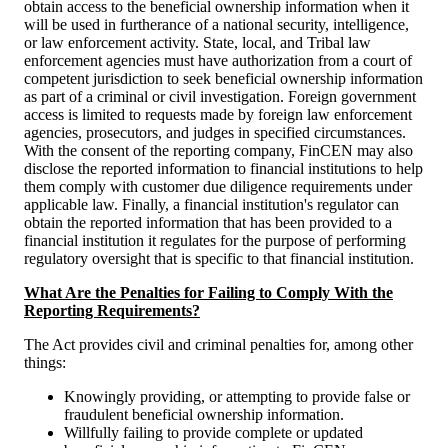
obtain access to the beneficial ownership information when it
will be used in furtherance of a national security, intelligence,
or law enforcement activity. State, local, and Tribal law
enforcement agencies must have authorization from a court of
competent jurisdiction to seek beneficial ownership information
as part of a criminal or civil investigation. Foreign government
access is limited to requests made by foreign law enforcement
agencies, prosecutors, and judges in specified circumstances.
With the consent of the reporting company, FinCEN may also
disclose the reported information to financial institutions to help
them comply with customer due diligence requirements under
applicable law. Finally, a financial institution's regulator can
obtain the reported information that has been provided to a
financial institution it regulates for the purpose of performing
regulatory oversight that is specific to that financial institution.
What Are the Penalties for Failing to Comply With the
Reporting Requirements?
The Act provides civil and criminal penalties for, among other
things:
Knowingly providing, or attempting to provide false or
fraudulent beneficial ownership information.
Willfully failing to provide complete or updated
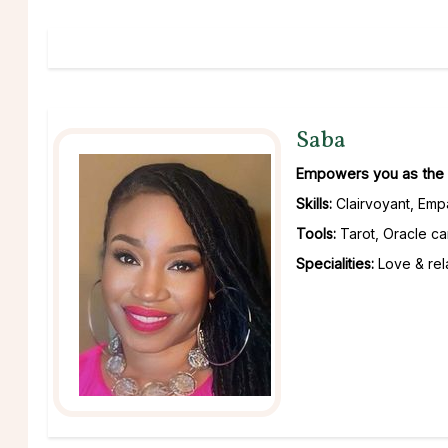
Saba
Empowers you as the c
Skills:
Clairvoyant, Emp
Tools:
Tarot, Oracle ca
Specialities:
Love & rela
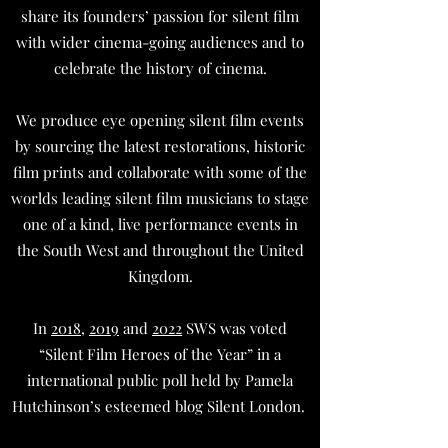
share its founders’ passion for silent film
with wider cinema-going audiences and to
celebrate the history of cinema.
We produce eye opening silent film events
by sourcing the latest restorations, historic
film prints and collaborate with some of the
worlds leading silent film musicians to stage
one of a kind, live performance events in
the South West and throughout the United
Kingdom.
In
2018
,
2019
and
2022
SWS was voted
“Silent Film Heroes of the Year” in a
international public poll held by Pamela
Hutchinson’s esteemed blog Silent London.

--*--

# Problem statement
The response should be the listing above, limited to the lines between the one holding "enforcement agencies must" and the one holding "them comply with", inclusive, reproduced exactly.

# Response
enforcement agencies must have authorization from a court of
competent jurisdiction to seek beneficial ownership information
as part of a criminal or civil investigation. Foreign government
access is limited to requests made by foreign law enforcement
agencies, prosecutors, and judges in specified circumstances.
With the consent of the reporting company, FinCEN may also
disclose the reported information to financial institutions to help
them comply with customer due diligence requirements under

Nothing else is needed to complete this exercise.